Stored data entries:
= = = =

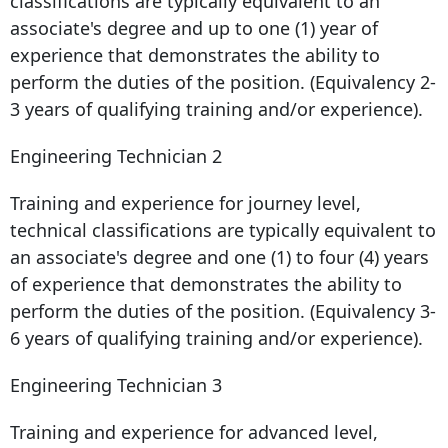
classifications are typically equivalent to an
associate's degree and up to one (1) year of
experience that demonstrates the ability to
perform the duties of the position. (Equivalency 2-
3 years of qualifying training and/or experience).
Engineering Technician 2
Training and experience for journey level,
technical classifications are typically equivalent to
an associate's degree and one (1) to four (4) years
of experience that demonstrates the ability to
perform the duties of the position. (Equivalency 3-
6 years of qualifying training and/or experience).
Engineering Technician 3
Training and experience for advanced level,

= = = =

_Exercise:_ For this exercise, copy the lines from the one that contains "Training and experience for journey" through the last line of the records, exactly and only those.

_Answer space:_
Training and experience for journey level,
technical classifications are typically equivalent to
an associate's degree and one (1) to four (4) years
of experience that demonstrates the ability to
perform the duties of the position. (Equivalency 3-
6 years of qualifying training and/or experience).
Engineering Technician 3
Training and experience for advanced level,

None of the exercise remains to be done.